A su vez, Perret codirigiría con Feuillade y pasaría a la dirección en solitario cogiendo las riendas de la fructífera y conocida empresa de Léon Gaumont (rival del imperio Pathé Frères en esos años) con el estallido de la I Guerra Mundial , aunque la impresión es que estuvo a la sombra de Feuillade –competían en películas de suspense y en el arte de filmar París–, maestro de los seriales fantásticos como Fantômas, Les Vampires, Judex o Tih-Minh, que tanta repercusión tuvieron. Y eso que Perret gozó de una muy buena carrera cinematográfica centrada también en lo criminal, germen del género policíaco que desembocaría años después en el Polar francés; así como se introduciría en el “fantastique”, lo romántico, algunos trabajos destinados al patriotismo (el documental Les Poilus de la revanche (1916), o Une page de gloire (1915), que retomaría en sus años en EEUU para N’oublions jamais en 1918); otros de carga simbólica como en Le Hâleur (1911), también trabajos muy líricos, realistas, comedias, melodramas y algún documental.
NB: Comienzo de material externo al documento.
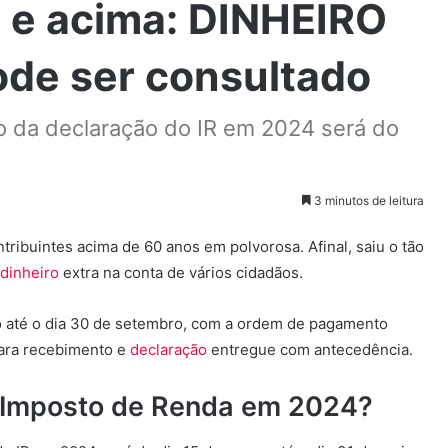
s e acima: DINHEIRO
de ser consultado
vio da declaração do IR em 2024 será do
3 minutos de leitura
ribuintes acima de 60 anos em polvorosa. Afinal, saiu o tão
dinheiro
extra na conta de vários cidadãos.
ndo até o dia 30 de setembro, com a ordem de pagamento
para recebimento e
declaração
entregue com antecedência.
o Imposto de Renda em 2024?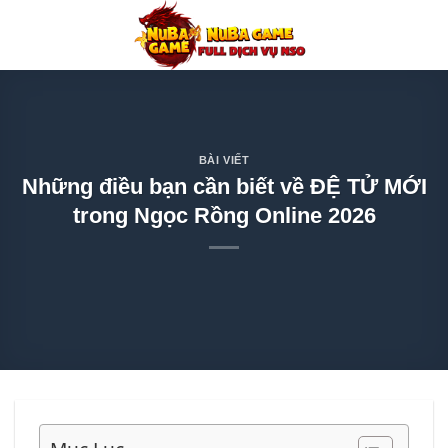
Chuyển
đến
nội
dung
BÀI VIẾT
Những điều bạn cần biết về ĐỆ TỬ MỚI
trong Ngọc Rồng Online 2026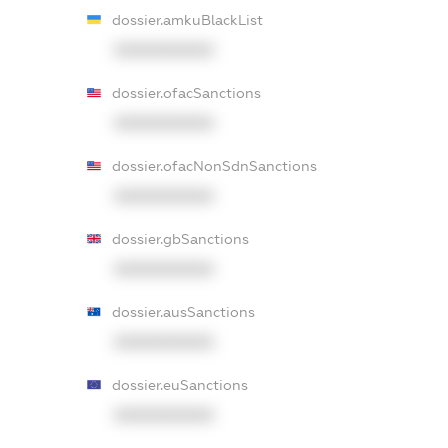
dossier.amkuBlackList
XXXXXXXXXX
dossier.ofacSanctions
XXXXXXXXXX
dossier.ofacNonSdnSanctions
XXXXXXXXXX
dossier.gbSanctions
XXXXXXXXXX
dossier.ausSanctions
XXXXXXXXXX
dossier.euSanctions
XXXXXXXXXX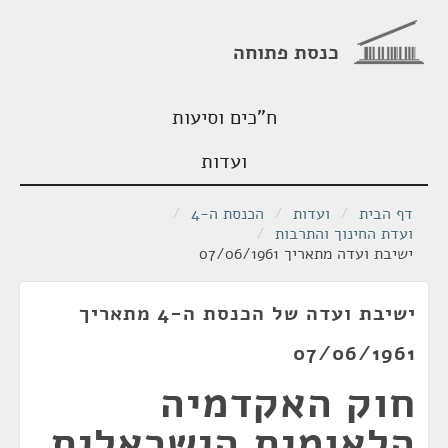
כנסת פתוחה
ח"כים וסיעות
ועדות
דף הבית
/
ועדות
/
הכנסת ה-4
/
ועדת החינוך והתרבות
/
ישיבת ועדה מתאריך 07/06/1961
ישיבת ועדה של הכנסת ה-4 מתאריך
07/06/1961
חוק האקדמיה
הלאומית הישראלית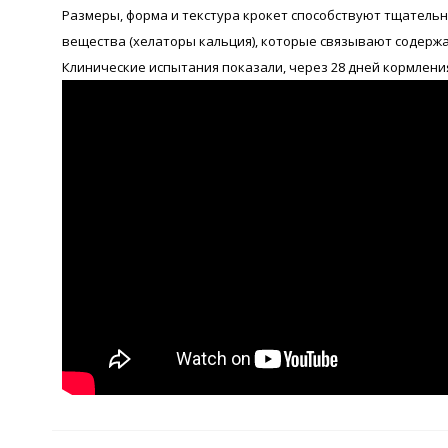
Размеры, форма и текстура крокет способствуют тщательн
вещества (хелаторы кальция), которые связывают содержа
Клинические испытания показали, через 28 дней кормлени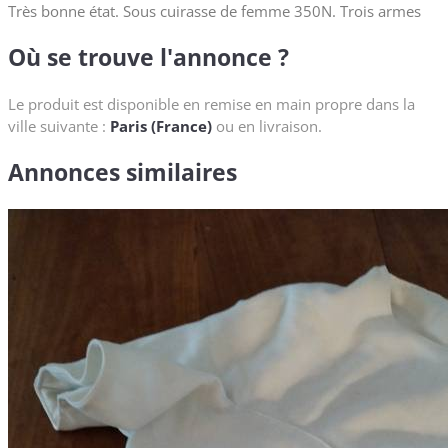
Très bonne état. Sous cuirasse de femme 350N. Trois armes
Où se trouve l'annonce ?
Le produit est disponible en remise en main propre dans la
ville suivante :
Paris (France)
ou en livraison.
Annonces similaires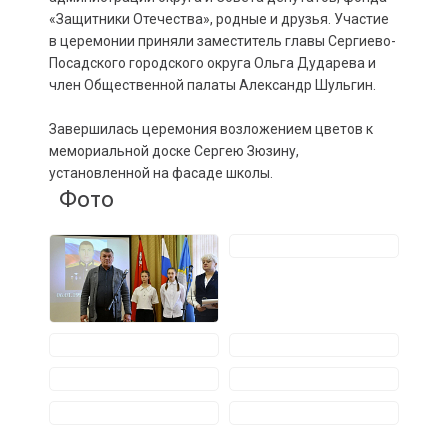
«Защитники Отечества», родные и друзья. Участие
в церемонии приняли заместитель главы Сергиево-
Посадского городского округа Ольга Дударева и
член Общественной палаты Александр Шульгин.
Завершилась церемония возложением цветов к
мемориальной доске Сергею Зюзину,
установленной на фасаде школы.
Фото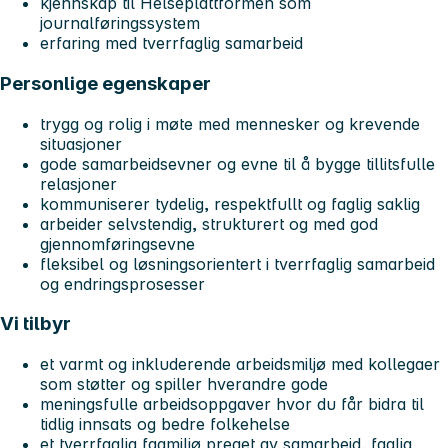
kjennskap til Helseplattformen som
journalføringssystem
erfaring med tverrfaglig samarbeid
Personlige egenskaper
trygg og rolig i møte med mennesker og krevende
situasjoner
gode samarbeidsevner og evne til å bygge tillitsfulle
relasjoner
kommuniserer tydelig, respektfullt og faglig saklig
arbeider selvstendig, strukturert og med god
gjennomføringsevne
fleksibel og løsningsorientert i tverrfaglig samarbeid
og endringsprosesser
Vi tilbyr
et varmt og inkluderende arbeidsmiljø med kollegaer
som støtter og spiller hverandre gode
meningsfulle arbeidsoppgaver hvor du får bidra til
tidlig innsats og bedre folkehelse
et tverrfaglig fagmiljø preget av samarbeid, faglig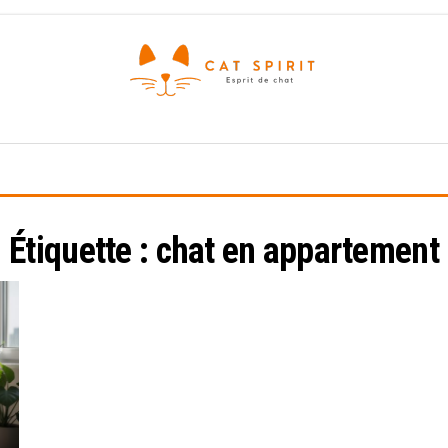
Esprit
de
chat
Étiquette :
chat en appartement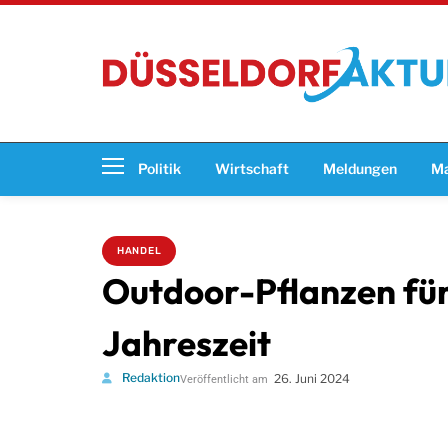
Politik
Wirtschaft
Meldungen
Ma
HANDEL
Outdoor-Pflanzen für
Jahreszeit
Redaktion
26. Juni 2024
Veröffentlicht am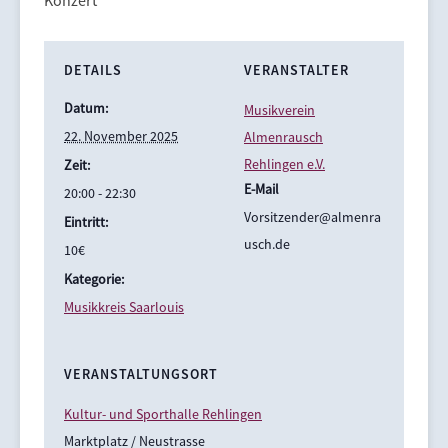
Konzert
DETAILS
VERANSTALTER
Datum:
Musikverein
22. November 2025
Almenrausch
Rehlingen e.V.
Zeit:
E-Mail
20:00 - 22:30
Vorsitzender@almenra
Eintritt:
usch.de
10€
Kategorie:
Musikkreis Saarlouis
VERANSTALTUNGSORT
Kultur- und Sporthalle Rehlingen
Marktplatz / Neustrasse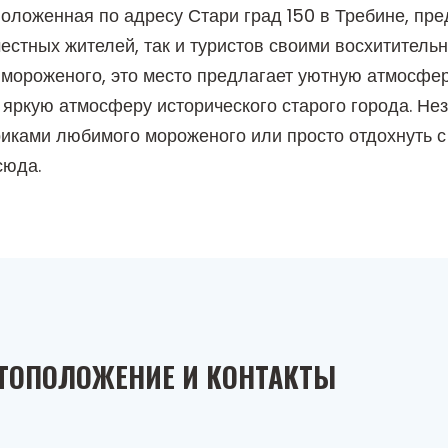
оложенная по адресу Стари град 150 в Требине, пре
естных жителей, так и туристов своими восхитител
мороженого, это место предлагает уютную атмосфе
яркую атмосферу исторического старого города. Неза
иками любимого мороженого или просто отдохнуть с
сюда.
ТОПОЛОЖЕНИЕ И КОНТАКТЫ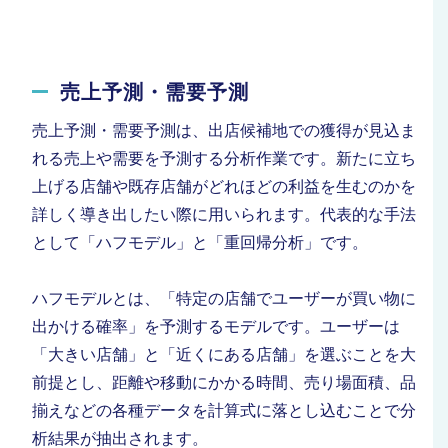
売上予測・需要予測
売上予測・需要予測は、出店候補地での獲得が見込ま
れる売上や需要を予測する分析作業です。新たに立ち
上げる店舗や既存店舗がどれほどの利益を生むのかを
詳しく導き出したい際に用いられます。代表的な手法
として「ハフモデル」と「重回帰分析」です。
ハフモデルとは、「特定の店舗でユーザーが買い物に
出かける確率」を予測するモデルです。ユーザーは
「大きい店舗」と「近くにある店舗」を選ぶことを大
前提とし、距離や移動にかかる時間、売り場面積、品
揃えなどの各種データを計算式に落とし込むことで分
析結果が抽出されます。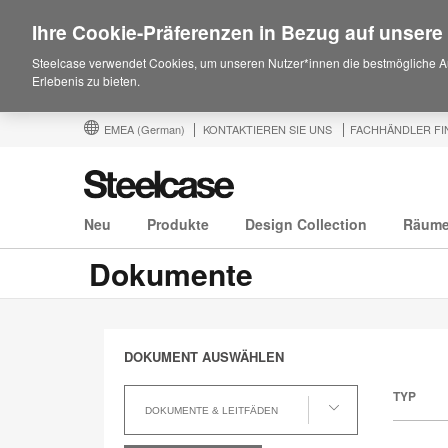
Ihre Cookie-Präferenzen in Bezug auf unsere
Steelcase verwendet Cookies, um unseren Nutzer*innen die bestmögliche A
Erlebenis zu bieten.
EMEA
(German)
KONTAKTIEREN SIE UNS
FACHHÄNDLER FI
Neu
Produkte
Design Collection
Räum
Dokumente
DOKUMENT AUSWÄHLEN
Dokument
TYP
auswählen
DOKUMENTE & LEITFÄDEN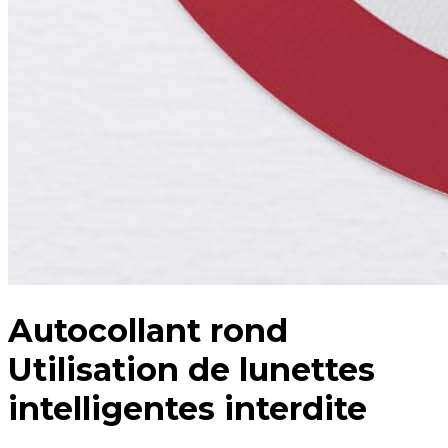
Autocollant rond
Utilisation de lunettes
intelligentes interdite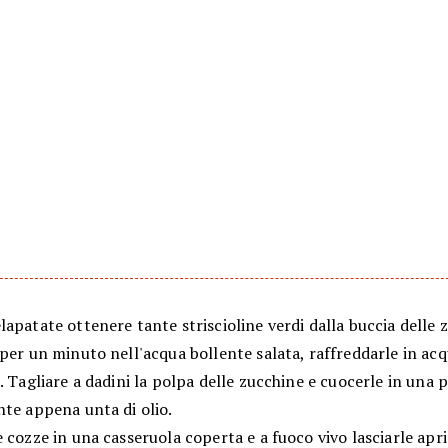
apatate ottenere tante striscioline verdi dalla buccia delle 
per un minuto nell'acqua bollente salata, raffreddarle in acq
. Tagliare a dadini la polpa delle zucchine e cuocerle in una 
nte appena unta di olio.
 cozze in una casseruola coperta e a fuoco vivo lasciarle apri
Con la I G. M. se exilia en 1917 a EEUU, donde permanecería cinco años familiarizándose con el método americano en el que el realizador no sería “la persona para todo” y ejerce de “director de orquesta” de especialistas en diferentes áreas. Planteamiento y objetivo que quiso traer a Francia a su vuelta, después de observar a grandes como D.W. Griffith o Cecil B. DeMille, entre profesionales de la dirección artística, vestuario o fotografía. Si bien la edad de oro de Léonce Perret fue la década de los 10 del s. XX –erigiéndose como un director de vanguardia, siempre investigando, evolucionando en la gramática narrativa, tal como podemos observar en L’Enfant de Paris (1913)o Le Mystère des roches de Kador (1912)– también en los 20 demostró un gran nivel como en esta película que nos ocupa. Con la que, según la Cinémathèque française, su principal apuesta pasaba por crear una obra exitosa no sólo en Francia, sino a nivel internacional, fundamentalmente en EEUU, país de donde regresaba y al que pretendía impactar con sus avances.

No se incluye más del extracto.